● **TASK GOAL**: Transcribe every entry that follows, word for word, and omit the images.
* * * *
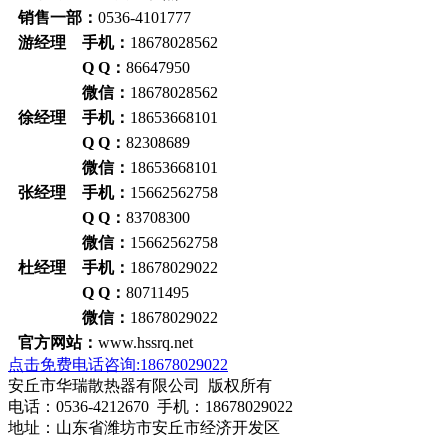
销售一部：
0536-4101777
游经理 手机：
18678028562
Q Q：
86647950
微信：
18678028562
徐经理 手机：
18653668101
Q Q：
82308689
微信：
18653668101
张经理 手机：
15662562758
Q Q：
83708300
微信：
15662562758
杜经理 手机：
18678029022
Q Q：
80711495
微信：
18678029022
官方网站：
www.hssrq.net
点击免费电话咨询:18678029022
安丘市华瑞散热器有限公司 版权所有
电话：0536-4212670 手机：18678029022
地址：山东省潍坊市安丘市经济开发区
* * * *
● **EXPECTED ANSWER**:
销售一部：
0536-4101777
游经理 手机：
18678028562
Q Q：
86647950
微信：
18678028562
徐经理 手机：
18653668101
Q Q：
82308689
微信：
18653668101
张经理 手机：
15662562758
Q Q：
83708300
微信：
15662562758
杜经理 手机：
18678029022
Q Q：
80711495
微信：
18678029022
官方网站：
www.hssrq.net
点击免费电话咨询:18678029022
安丘市华瑞散热器有限公司 版权所有
电话：0536-4212670 手机：18678029022
地址：山东省潍坊市安丘市经济开发区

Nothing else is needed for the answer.